• **Activity**
Leave out the pictures and retype exactly the lines from the one with "Task: Click on the Auteurs" through the end of the records.

• **Given data**
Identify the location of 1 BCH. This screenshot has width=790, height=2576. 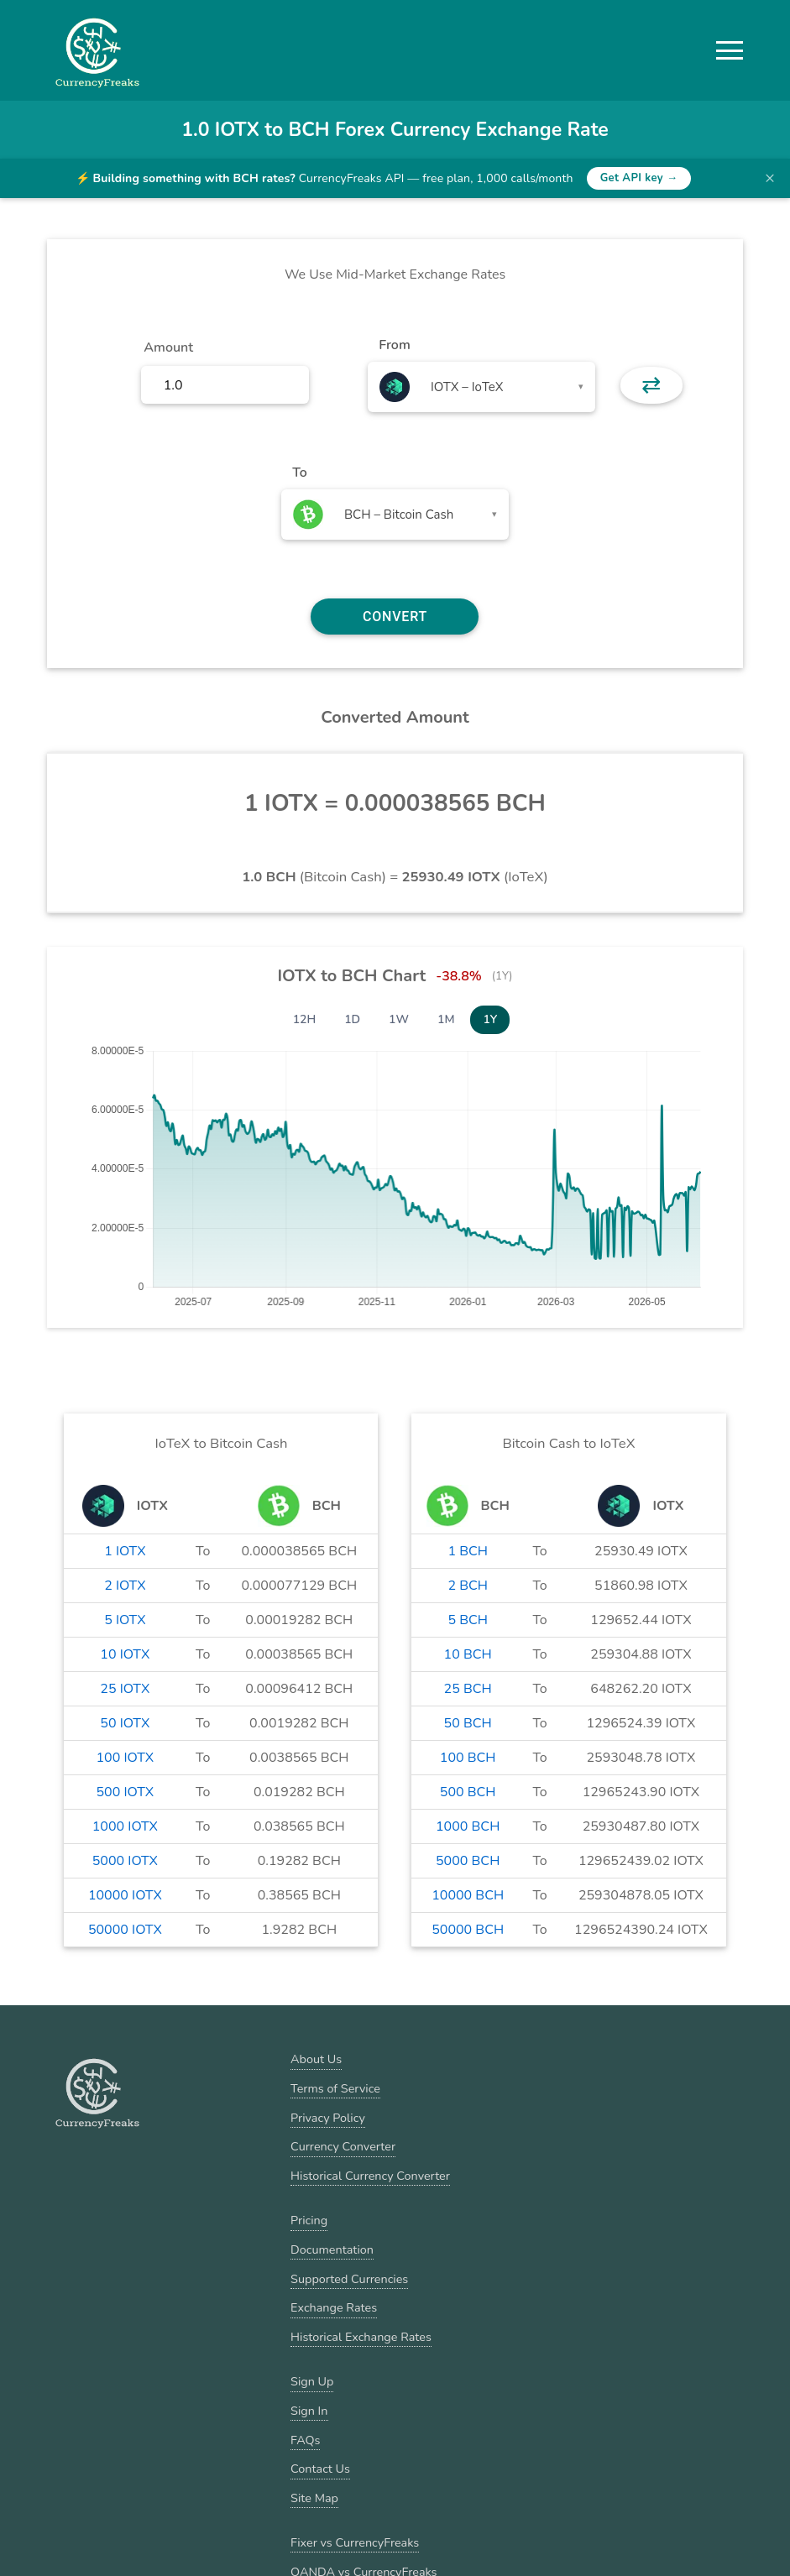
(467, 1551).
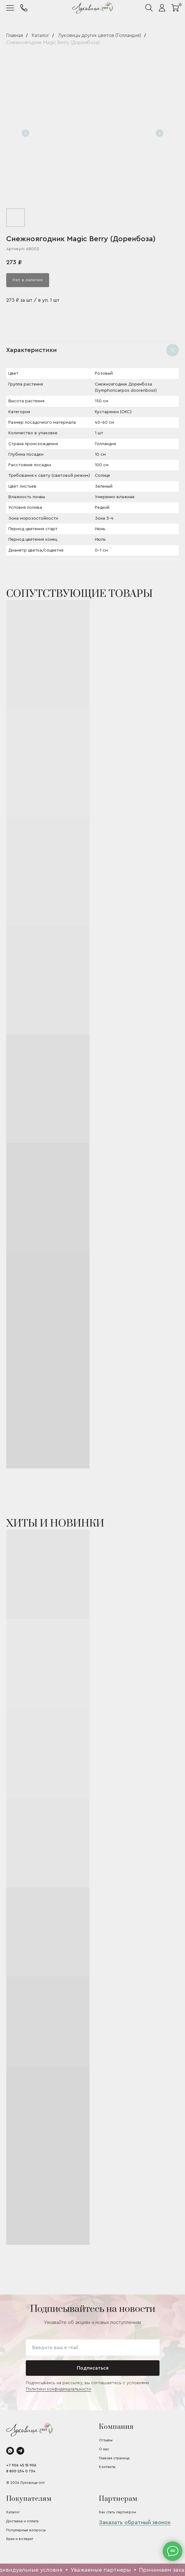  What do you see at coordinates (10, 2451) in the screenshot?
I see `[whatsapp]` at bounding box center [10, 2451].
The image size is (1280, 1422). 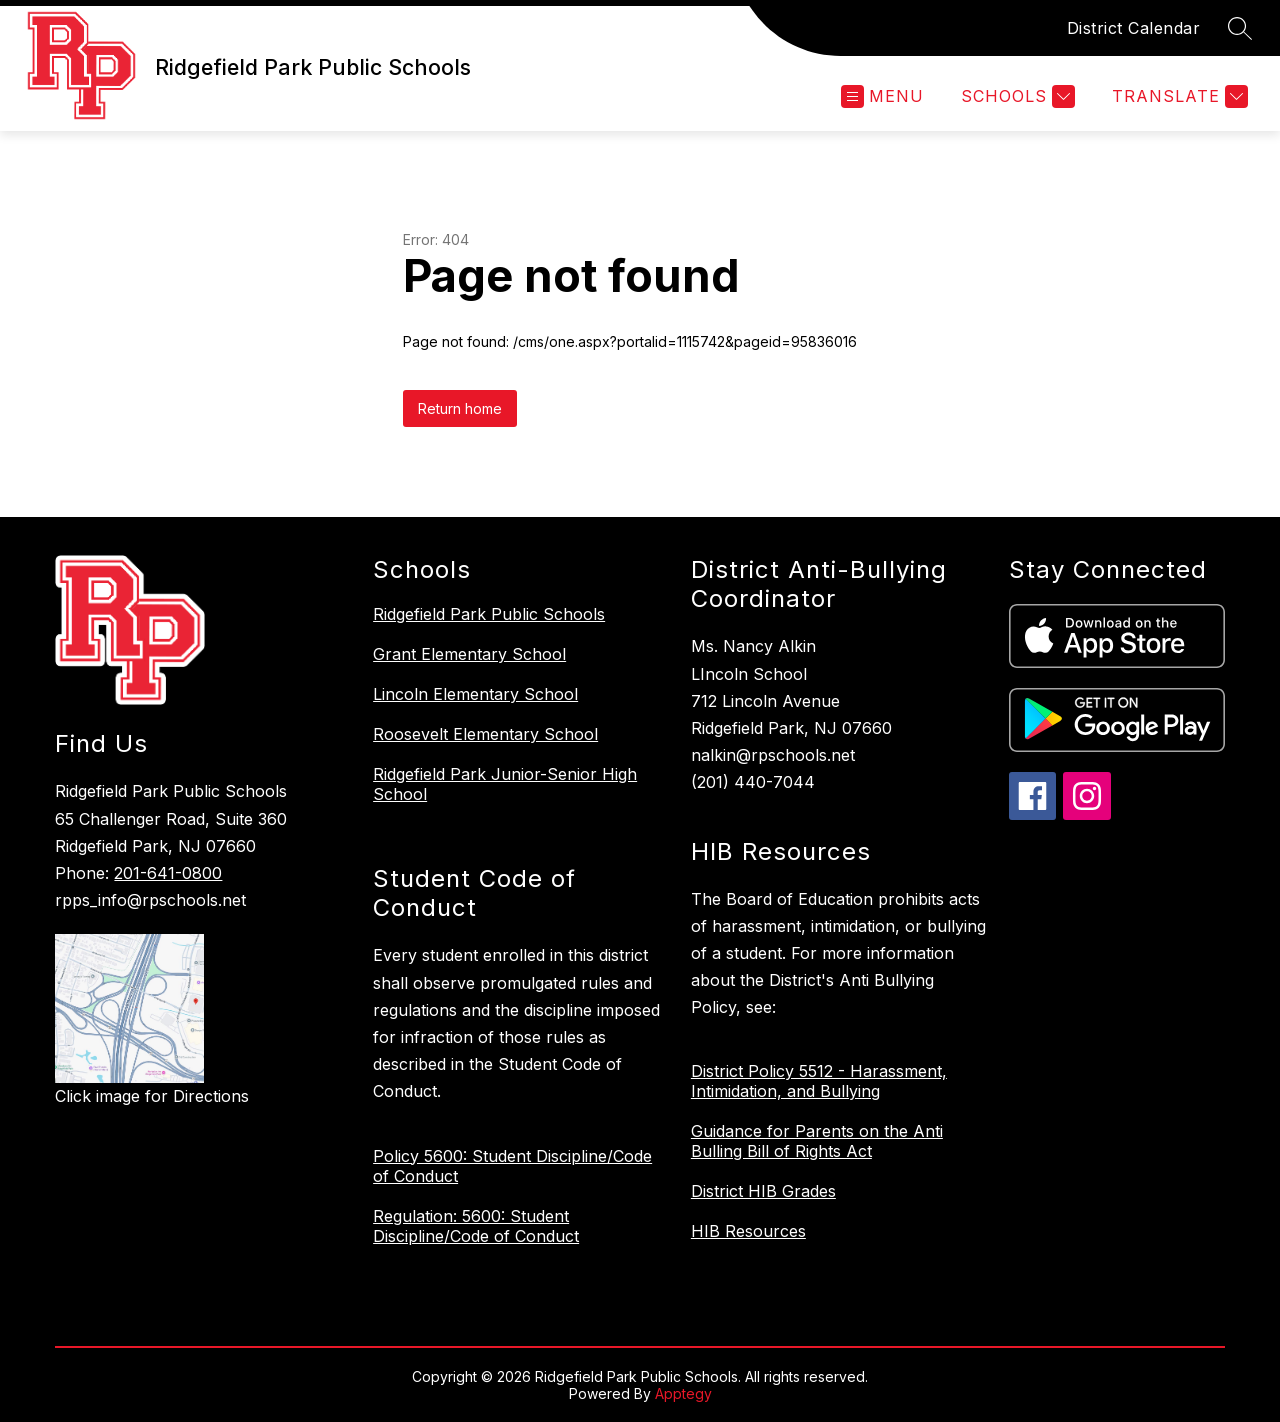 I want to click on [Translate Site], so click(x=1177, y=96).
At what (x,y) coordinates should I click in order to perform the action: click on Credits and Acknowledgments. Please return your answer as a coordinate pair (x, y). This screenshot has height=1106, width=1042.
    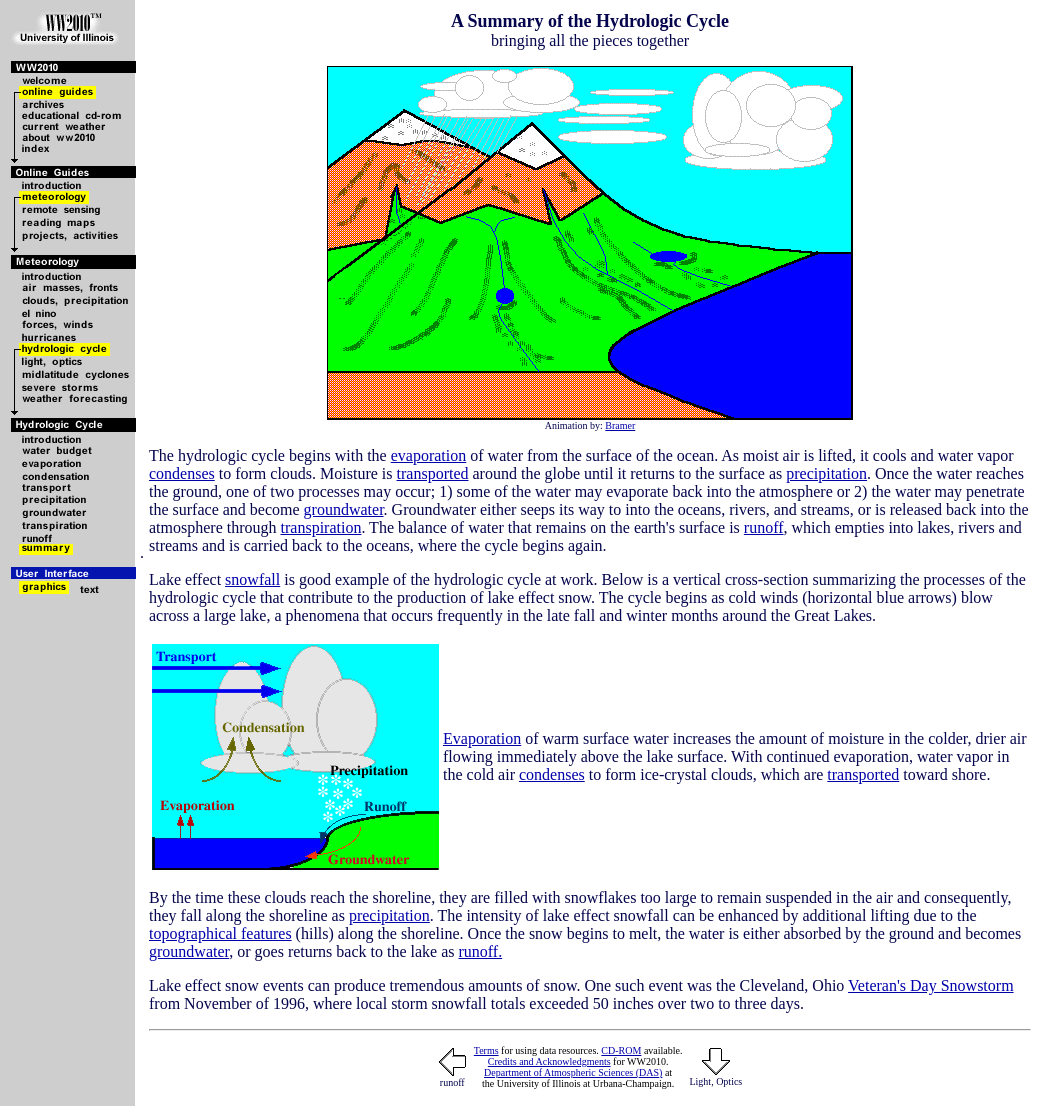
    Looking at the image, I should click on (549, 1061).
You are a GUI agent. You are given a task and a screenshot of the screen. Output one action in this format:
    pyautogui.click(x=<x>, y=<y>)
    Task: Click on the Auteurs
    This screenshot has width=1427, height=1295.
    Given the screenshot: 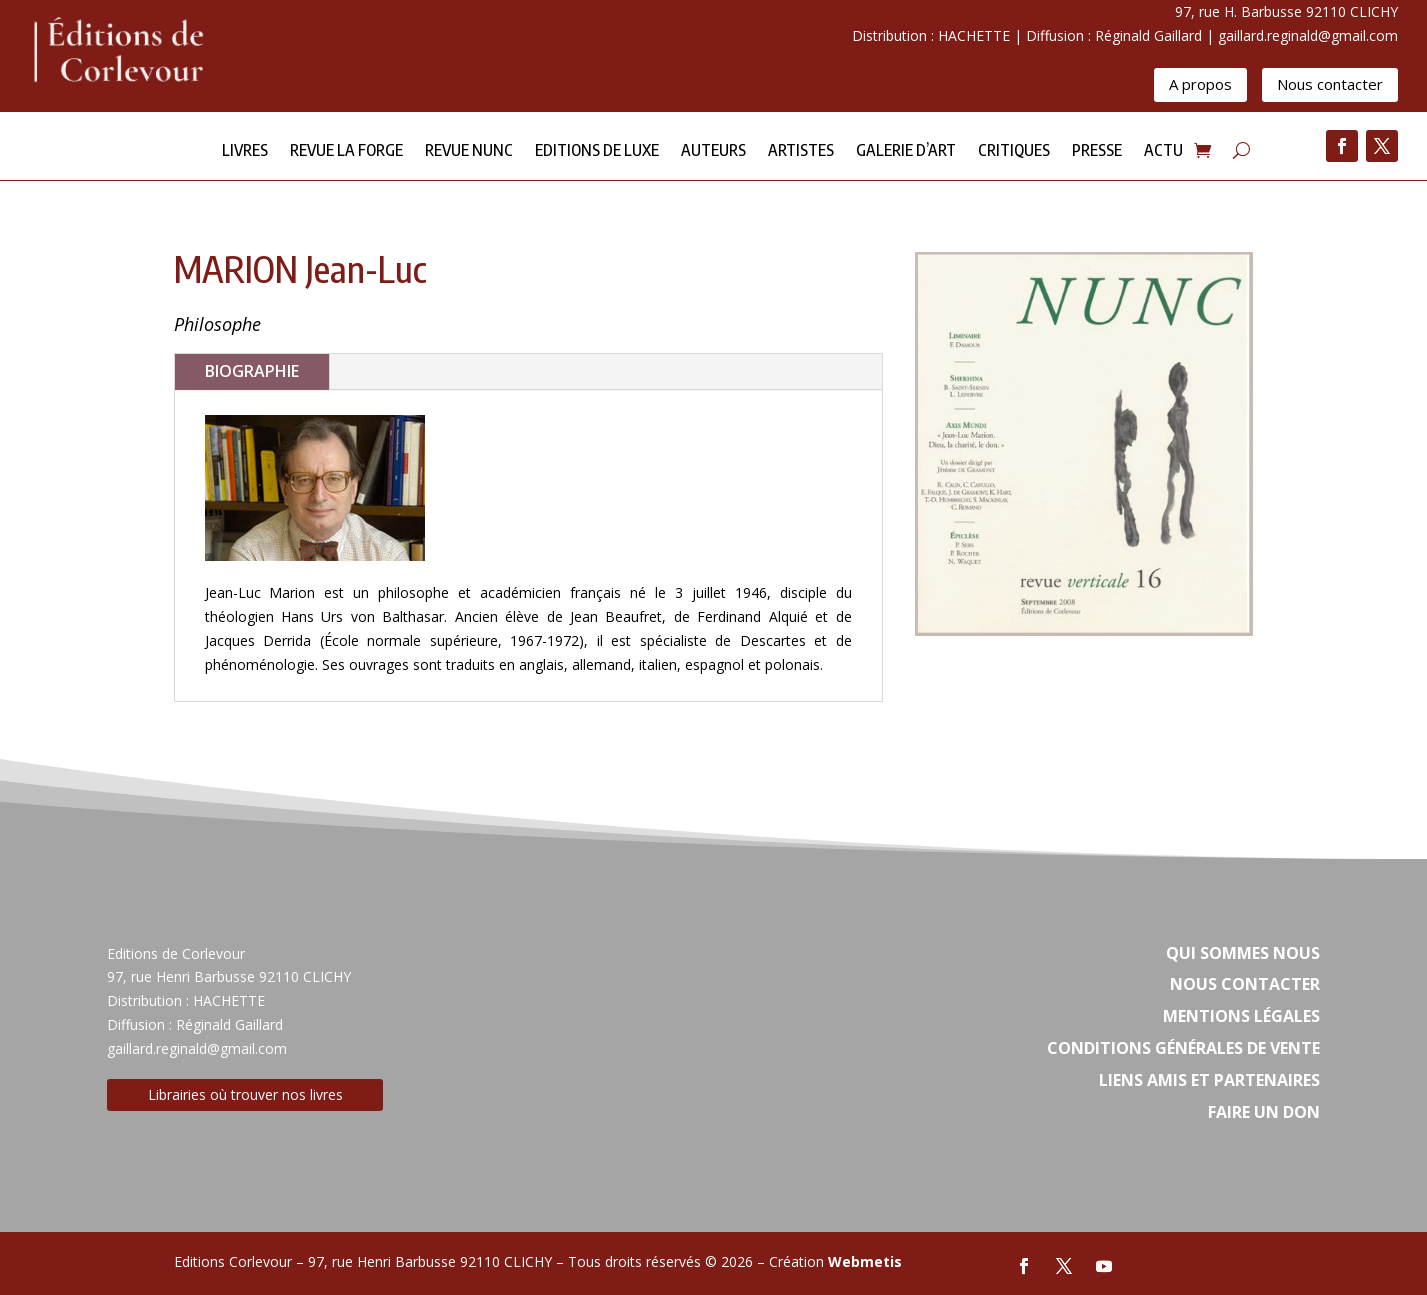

• **Result of the task**
    Task: Click on the Auteurs
    This screenshot has width=1427, height=1295.
    Given the screenshot: 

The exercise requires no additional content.